Created since 2003 under Rashid’s pseudonym Frohawk Two Feathers, the centuries-long narrative of this imaginary empire combines invented peoples and events with real-life referents, such as Kew itself. Contrasting with An Occidental Incident’s flat, shadowless style—reminiscent of Native American ledger art or the work of Japanese-inspired painter Paul Jacoulet, whom Rashid admires—are the artist’s hyperdetailed, pen-and-ink-based paintings. These works include a suite of six small, glittering portraits, all dated 2020, depicting characters such as the beautiful Boudicca, a spy for the Force Liberté (an “ironically named” Black army, the artist writes). Rashid usually soaks his panels, canvases, and paper in black tea and coffee, which produce the black and brown hues of his characters’ skin color while recalling the cash crops of plantations dependent on enslaved people. Faces bear tattoos drawn from the artist’s “imperial tattoo system”: inked symbols (pyramids, coffins) that often signal membership in powerful paramilitary orders, perhaps a counter to the “epidermalization of inferiority” that Frantz Fanon theorized in Black Skin, White Masks (1952).

“I’m writing a history that I would have liked to have seen,” Rashid has said.
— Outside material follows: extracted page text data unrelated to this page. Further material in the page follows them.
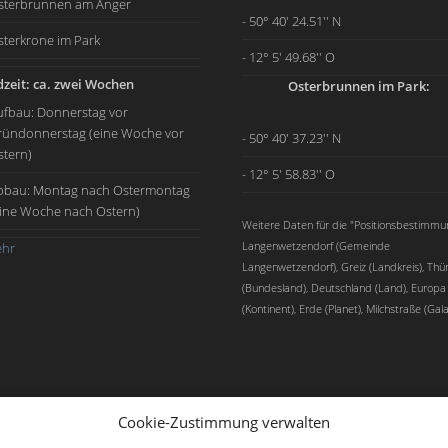
sterbrunnen am Anger
- 50° 40' 24.51'' N
sterkrone im Park
- 12° 5' 49.68'' O
zeit: ca. zwei Wochen
Osterbrunnen im Park:
ufbau: Donnerstag vor
ründonnerstag (eine Woche vor
- 50° 40' 37.23'' N
stern)
- 12° 5' 58.83'' O
bbau: Montag nach Ostermontag
eine Woche nach Ostern)
Weitere Daten für die "Positionsbestimmu
Langenwetzendorf (Gemeinde
hr
Langenwetzendorf), Greiz (Landkreis), Thü
(Bundesland), Deutschland (Land), Europa
(Kontinent), Erde (Planet), Milchstraße (Gala
Cookie-Zustimmung verwalten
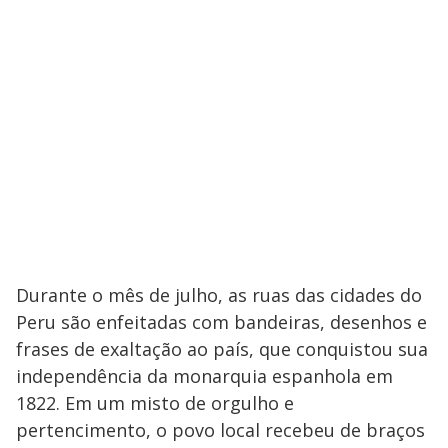
Durante o mês de julho, as ruas das cidades do
Peru são enfeitadas com bandeiras, desenhos e
frases de exaltação ao país, que conquistou sua
independência da monarquia espanhola em
1822. Em um misto de orgulho e
pertencimento, o povo local recebeu de braços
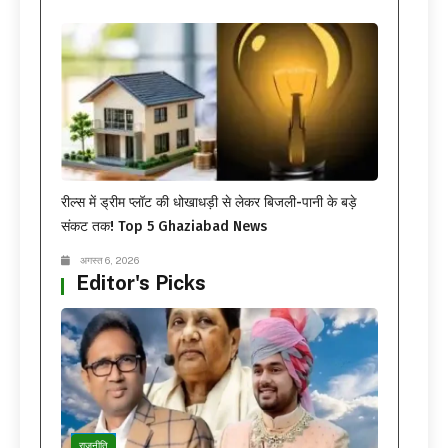
रील्स में ड्रीम प्लॉट की धोखाधड़ी से लेकर बिजली-पानी के बड़े
संकट तक! Top 5 Ghaziabad News
अगस्त 6, 2026
Editor's Picks
राजनीति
His is not a sanitized retelling of the Age of Empire but a fiction foregrounding invented lives for the period’s erased people of color. Rashid’s project sits alongside many time-traveling constructs that retell and reimagine the world, assembling “countermemories that contest the colonial archive,” as theorist and filmmaker Kodwo Eshun has written of Afrofuturism. Artists and storytellers such as Rashid work like hackers, inserting themselves within history to reprogram it from the inside; meanwhile, historians reexamine records to correct “official” accounts. For example, two damning books reassessing Britain’s role in the slave trade, Michael Taylor’s The Interest and Padraic X. Scanlan’s Slave Empire, came out last year around the time of this exhibition—both timely reminders that passed-down history, too, is a semifictitious concoction.
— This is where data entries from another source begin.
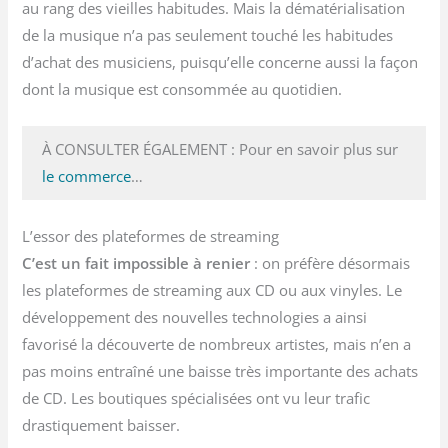
au rang des vieilles habitudes. Mais la dématérialisation
de la musique n’a pas seulement touché les habitudes
d’achat des musiciens, puisqu’elle concerne aussi la façon
dont la musique est consommée au quotidien.
À CONSULTER ÉGALEMENT : Pour en savoir plus sur
le commerce
…
L’essor des plateformes de streaming
C’est un fait impossible à renier
: on préfère désormais
les plateformes de streaming aux CD ou aux vinyles. Le
développement des nouvelles technologies a ainsi
favorisé la découverte de nombreux artistes, mais n’en a
pas moins entraîné une baisse très importante des achats
de CD. Les boutiques spécialisées ont vu leur trafic
drastiquement baisser.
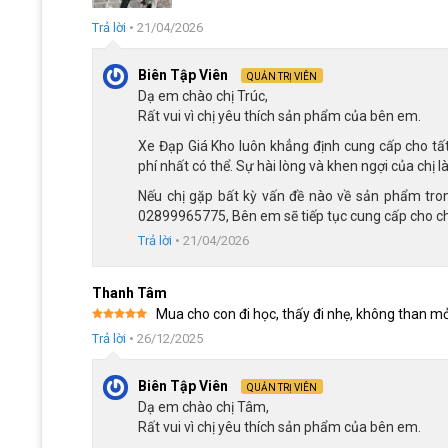
Trả lời
•
21/04/2026
Biên Tập Viên
QUẢN TRỊ VIÊN
Dạ em chào chị Trúc,
Rất vui vì chị yêu thích sản phẩm của bên em.
Xe Đạp Giá Kho luôn khẳng định cung cấp cho tấ
phí nhất có thể. Sự hài lòng và khen ngợi của chị 
Nếu chị gặp bất kỳ vấn đề nào về sản phẩm trong
02899965775, Bên em sẽ tiếp tục cung cấp cho chị
Trả lời
•
21/04/2026
Thanh Tâm
Màu sắc thời trang của 
Mua cho con đi học, thấy đi nhẹ, không than mỏ
Được xếp
Trả lời
•
26/12/2025
hạng
5
5
sao
Xe đạp được nhiều phụ huynh lựa chọn bởi sự đa dạng tro
Biên Tập Viên
QUẢN TRỊ VIÊN
thể hiện một cá tính riêng biệt:
Dạ em chào chị Tâm,
Hồng:
nhẹ nhàng và đáng yêu rất hợp với những bé gá
Rất vui vì chị yêu thích sản phẩm của bên em.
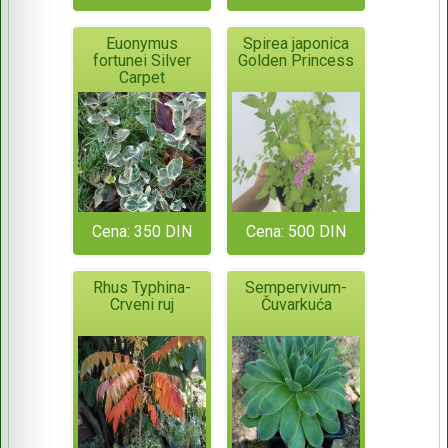
Euonymus
Spirea japonica
fortunei Silver
Golden Princess
Carpet
Cena: 350 DIN
Cena: 500 DIN
Rhus Typhina-
Sempervivum-
Crveni ruj
Čuvarkuća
Though some of Rashid’s artworks display the cartoonish, linear style of An Occidental Incident, others, such as A flag of the independent Kingdom of Harlem, 2020, are stitched textile works sometimes combining Egyptian motifs, stylized snakes, and gothic script. Some paintings feature exquisitely wrought detailing, for instance the mosaiclike folds and drapery of a beloved’s pink gown in You and me baby and nothing else. (Suite for young lovers) H lvs AL forever, 2018. Given the anachronisms, contrasting visual styles, and wildly complicated backstory, one might wonder how Rashid keeps his ambitious project so coherently together. What unifies his art is the warm dignity shared by his players and the spirit of triumph evident throughout: triumph in battle, but also the triumph of love, freedom, and the divine.